Duplicates in Photos now have new numbers!

M2 Mini bang up to date & iPad Air (5th Gen) not quite up to date.
I was trying to update the iPad but it reported that there wasn’t enough room for the download.
This afternoon I set to to remove as many photos as possible to the Mini (mostly grandchildren and flowers etc. there are hundreds of them!)
To speed up the process I decided to move the pix a page full at a time.
All went well.
As I knew there were bound to be dupes (several years with photos on the iPad and the mini)
I thought I would use Photo’s find duplicates mechanism to then sort them out.
Find duplicates is working well however…most of the duplicates are appearing with different file-names, in some instances where there are 2 duplicates there are 3 different file-names. Oddly one dupe will have 00 added infront of the number, but the following digits are not the same as the original, as below:-

Is anyone else seeing this?
(for those interested, it’s the interior of a Oigo high speed train in Spain)

Yes, although infrequently and not recently. FWIW, I don’t use Photos; I saw the odd filenames (00 prepended) in the Finder. I was dealing with many fewer photos (probably under a dozen) and simply deleted the duplicates.
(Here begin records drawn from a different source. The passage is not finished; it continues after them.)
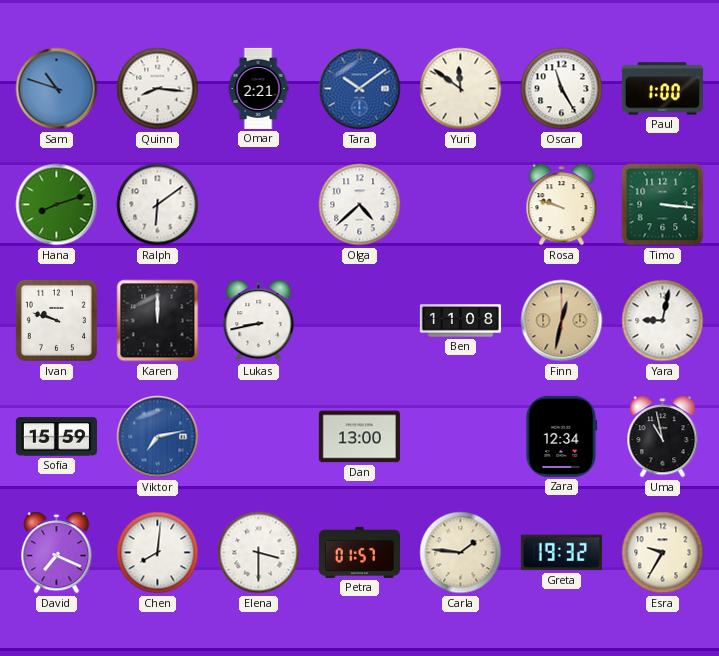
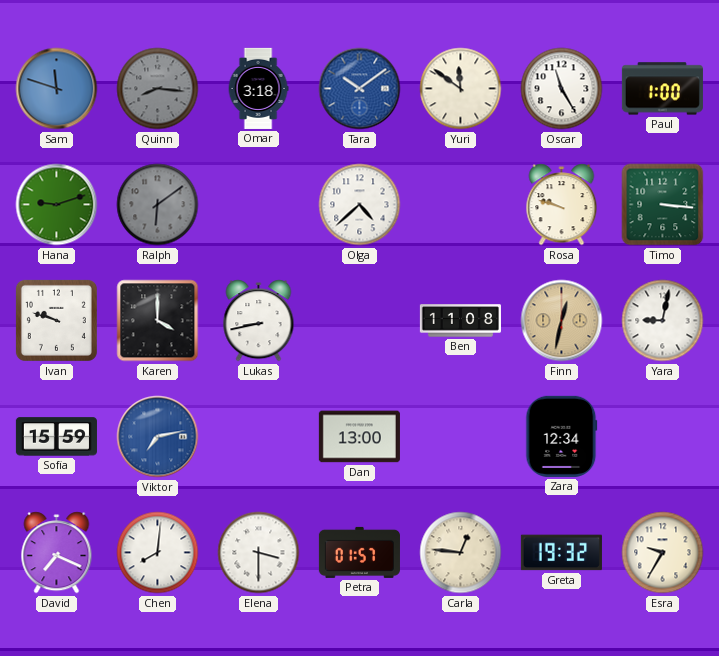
Sam: 10:48 -> 11:48
Quinn dial: white -> grey
Omar: 2:21 -> 3:18
Hana: 8:12 -> 9:12
Ralph dial: white -> grey
Karen: 12:00 -> 4:00
Uma: 10:58 -> none
Carla: 1:46 -> 12:46
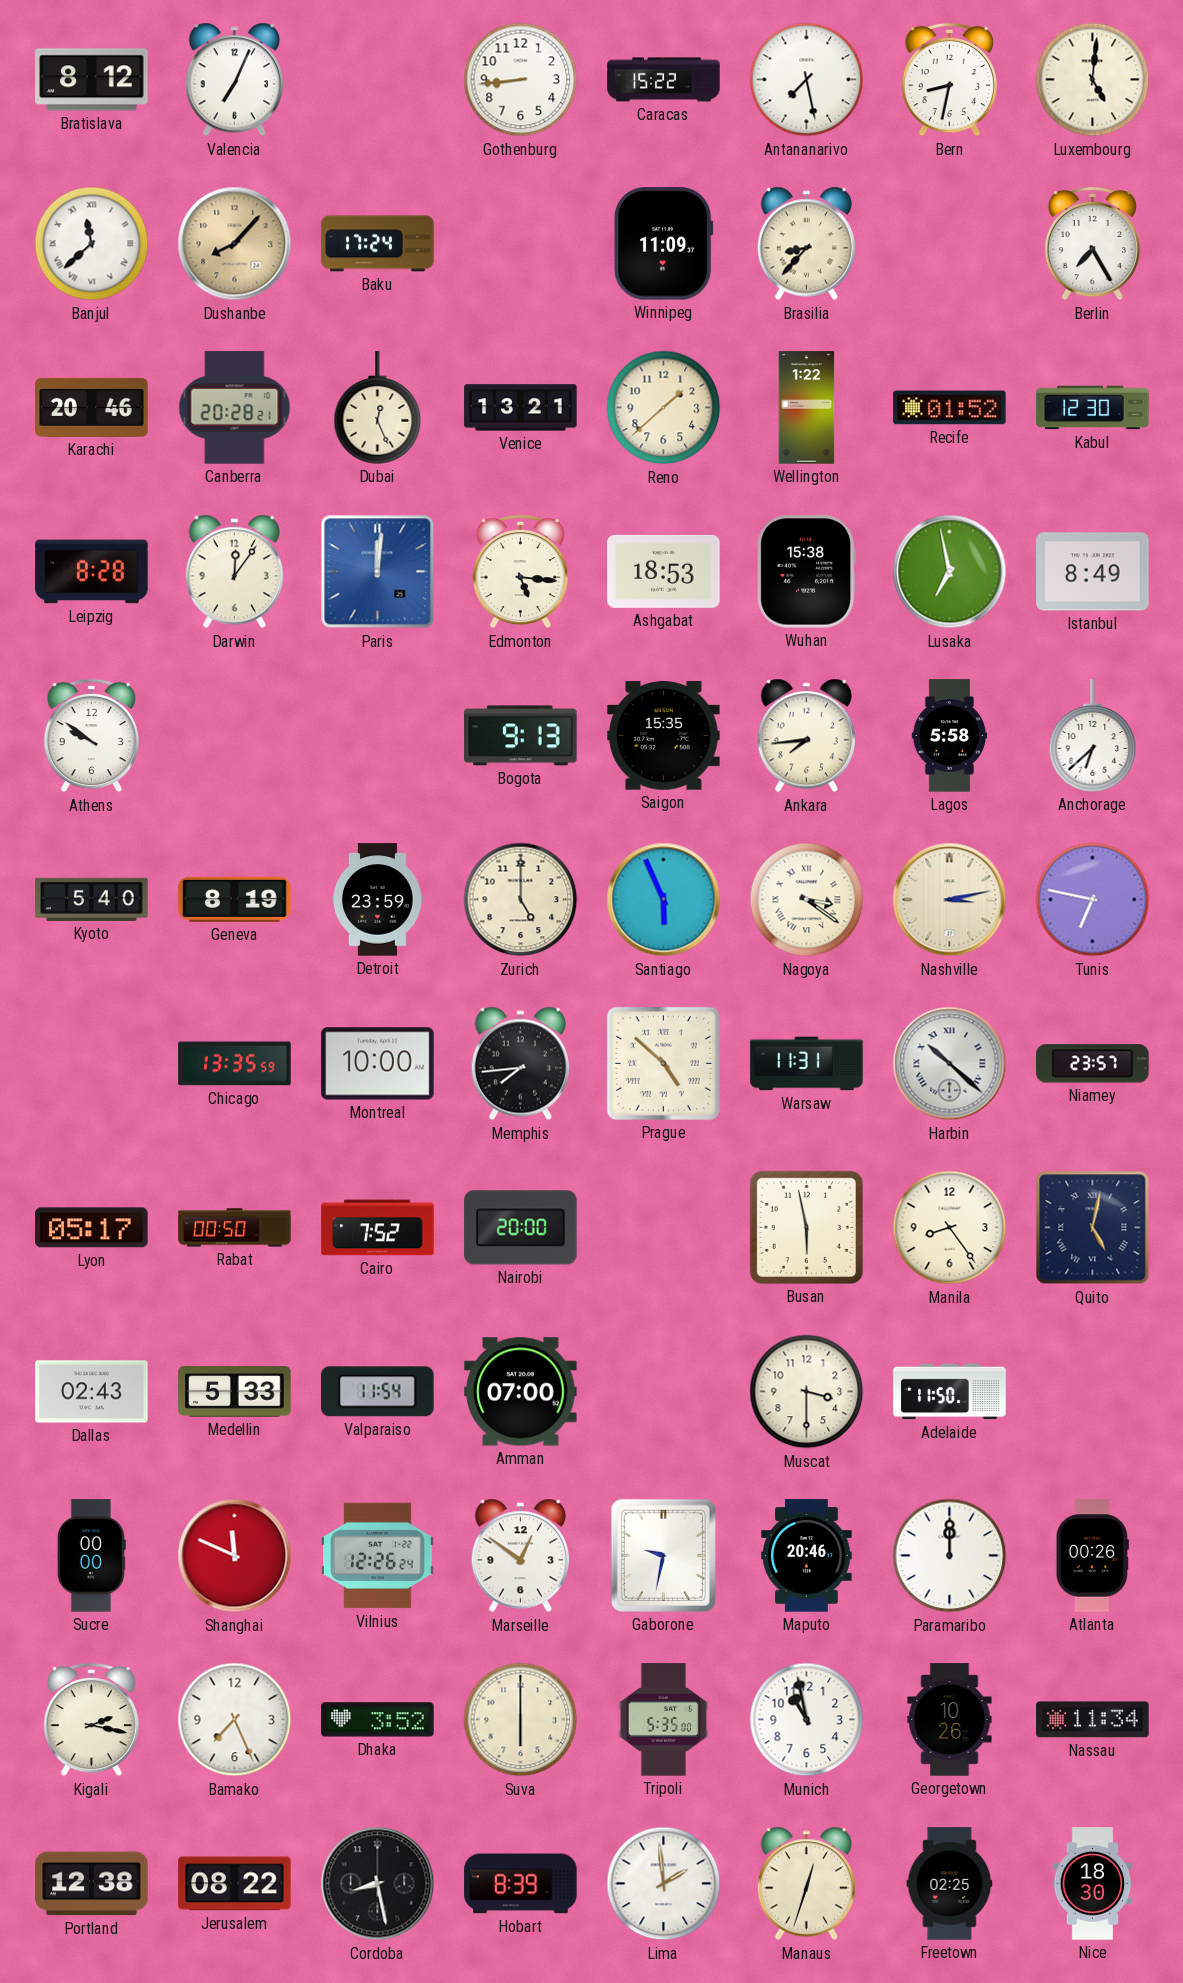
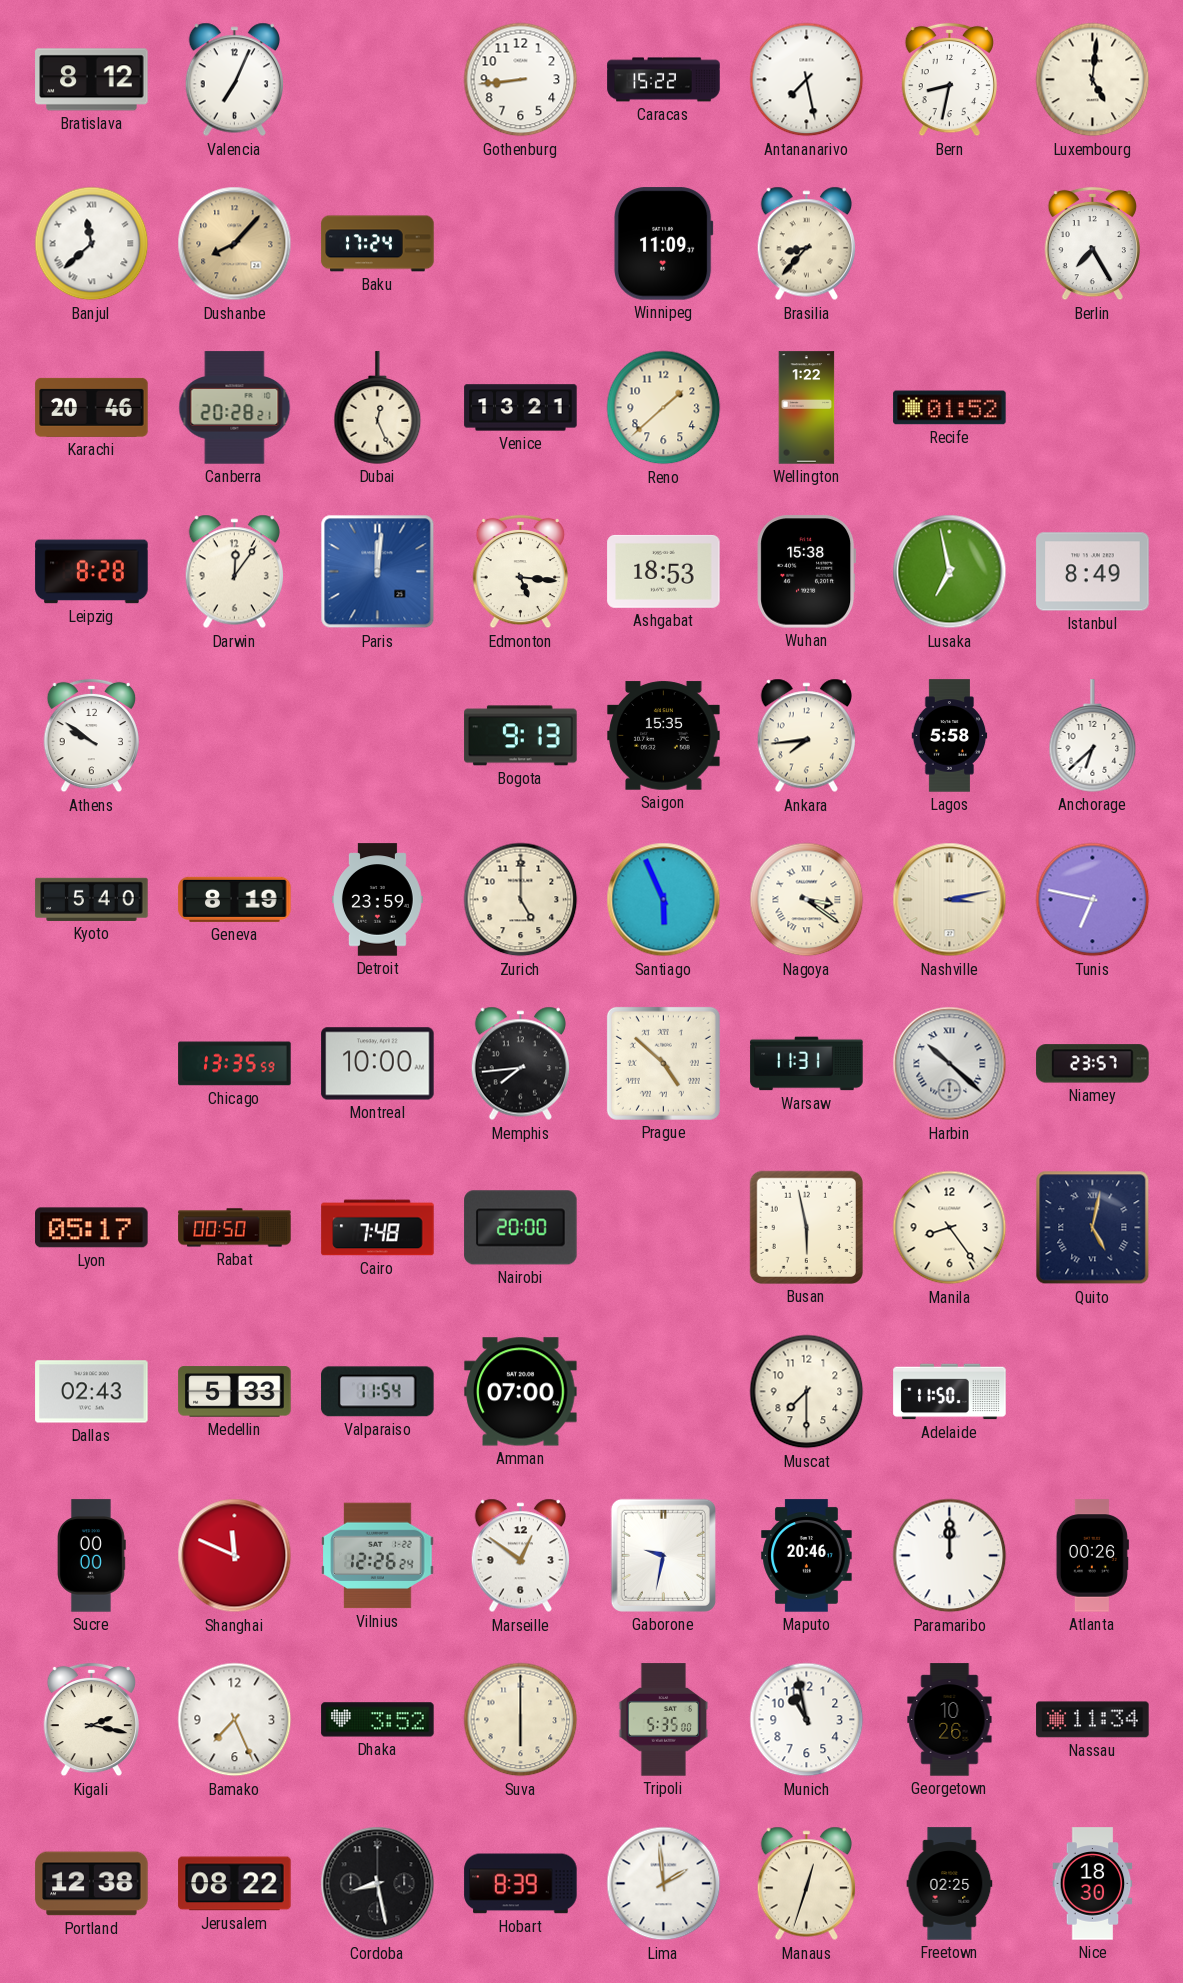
Kabul: 12:30 -> none
Cairo: 7:52 -> 7:48
Muscat: 3:30 -> 7:30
The only time I’ve seen this was when I was using the old iCloud PhotoSync (which has since been replaced with something else).

I was on vacation in Italy. After each day’s touring, I imported all the new pictures from my camera’s memory card to my laptop, which pushed them to iCloud. When I arrived home, I (mistakenly…) imported the camera’s card to my desktop system.

iPhoto (what I was using at the time) did not realize that these were the same pictures. I ended up with two copies of everything - one from iCloud and one from my camera. With different timestamps, and neither seemed to be correct.

It was a surprisingly difficult mess to clean up. I needed to manually detect and delete the duplicates and then use my memory of the events to adjust the timestamps, because for many of the pictures, the timestamps were not correct for either time zone.

Today, I don’t use iCloud and I don’t sync photos while on vacation. I set my camera’s clock to whatever the local time is and don’t sync anything until I get home. Then I adjust the imported pictures based on the time-zone offset, knowing that the EXIF data will have local-time values for every image.

I don’t have these problems with pictures from my iPhone - they have proper timestamps (and GPS coordinates) in them. But my standalone camera has a 12x optical zoom lens, which is really useful when on vacation.